*** Opening of SOURCE DATA ***

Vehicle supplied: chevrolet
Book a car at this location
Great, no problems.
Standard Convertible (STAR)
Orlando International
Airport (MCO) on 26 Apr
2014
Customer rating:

*** Close of SOURCE DATA ***
*** Opening of SOURCE DATA ***

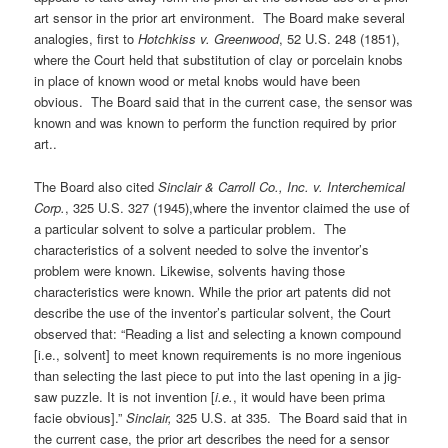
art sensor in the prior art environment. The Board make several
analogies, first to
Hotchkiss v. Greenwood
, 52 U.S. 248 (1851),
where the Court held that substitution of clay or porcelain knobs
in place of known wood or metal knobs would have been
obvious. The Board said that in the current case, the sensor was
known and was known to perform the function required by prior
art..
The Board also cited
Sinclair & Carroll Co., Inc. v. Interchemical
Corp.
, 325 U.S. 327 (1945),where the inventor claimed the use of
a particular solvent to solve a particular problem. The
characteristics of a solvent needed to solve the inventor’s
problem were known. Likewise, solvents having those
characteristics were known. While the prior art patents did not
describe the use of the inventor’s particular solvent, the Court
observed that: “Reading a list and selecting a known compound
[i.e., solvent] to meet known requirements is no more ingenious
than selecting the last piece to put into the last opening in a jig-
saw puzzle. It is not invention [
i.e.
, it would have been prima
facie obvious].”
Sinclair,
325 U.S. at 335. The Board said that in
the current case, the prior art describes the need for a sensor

*** Close of SOURCE DATA ***

Copy out each line of the data above, exactly, if it lies between the line holding "The Board also cited" and the line holding "[i.e., solvent] to", inclusive; copy no other line.

The Board also cited
Sinclair & Carroll Co., Inc. v. Interchemical
Corp.
, 325 U.S. 327 (1945),where the inventor claimed the use of
a particular solvent to solve a particular problem. The
characteristics of a solvent needed to solve the inventor’s
problem were known. Likewise, solvents having those
characteristics were known. While the prior art patents did not
describe the use of the inventor’s particular solvent, the Court
observed that: “Reading a list and selecting a known compound
[i.e., solvent] to meet known requirements is no more ingenious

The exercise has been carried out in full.